Collected data
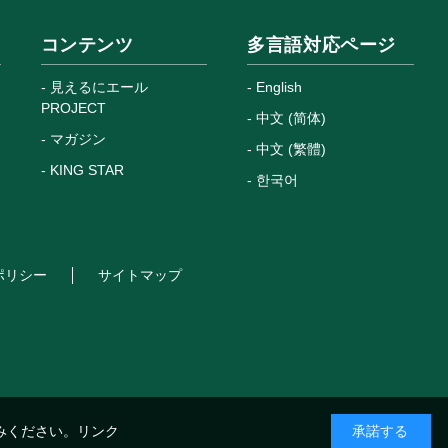
コンテンツ
多言語対応ページ
見えるにエール
English
PROJECT
中文 (简体)
マガジン
中文 (繁體)
KING STAR
한국어
ポリシー
サイトマップ
みください。
リンク
承諾する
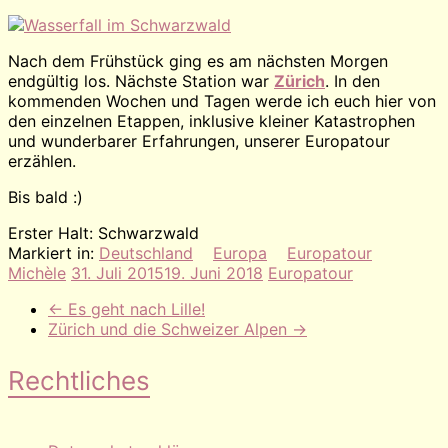
Nach dem Frühstück ging es am nächsten Morgen
endgültig los. Nächste Station war
Zürich
. In den
kommenden Wochen und Tagen werde ich euch hier von
den einzelnen Etappen, inklusive kleiner Katastrophen
und wunderbarer Erfahrungen, unserer Europatour
erzählen.
Bis bald :)
Erster Halt: Schwarzwald
Markiert in:
Deutschland
Europa
Europatour
Michèle
31. Juli 2015
19. Juni 2018
Europatour
←
Es geht nach Lille!
Zürich und die Schweizer Alpen
→
Rechtliches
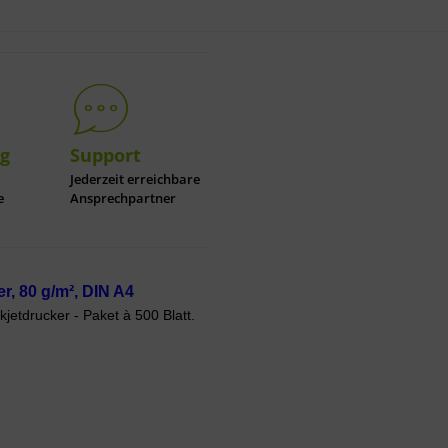
ng
Support
Jederzeit erreichbare
e
Ansprechpartner
er, 80 g/m², DIN A4
kjetdrucker - Paket à 500 Blatt.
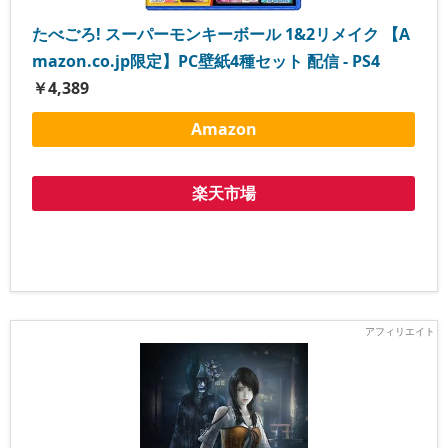
たべごろ! スーパーモンキーボール 1&2リメイク 【A
mazon.co.jp限定】PC壁紙4種セット 配信 - PS4
￥4,389
Amazon
楽天市場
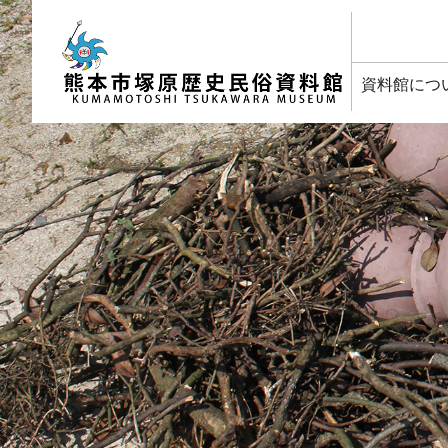
塚原歴史民俗資料館
資料館につ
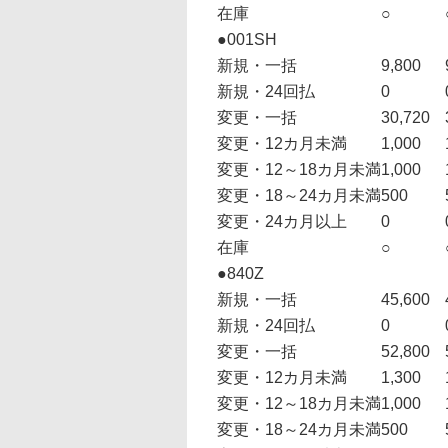
在庫
○
●001SH
新規・一括
9,800
新規・24回払
0
変更・一括
30,720
変更・12カ月未満
1,000
変更・12～18カ月未満
1,000
変更・18～24カ月未満
500
変更・24カ月以上
0
在庫
○
●840Z
新規・一括
45,600
新規・24回払
0
変更・一括
52,800
変更・12カ月未満
1,300
変更・12～18カ月未満
1,000
変更・18～24カ月未満
500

__Description of the task__. Go through the data above and return each line containing the string "Zürich".

__Exercise result__.
Zürich
Zürich und die Schweizer Alpen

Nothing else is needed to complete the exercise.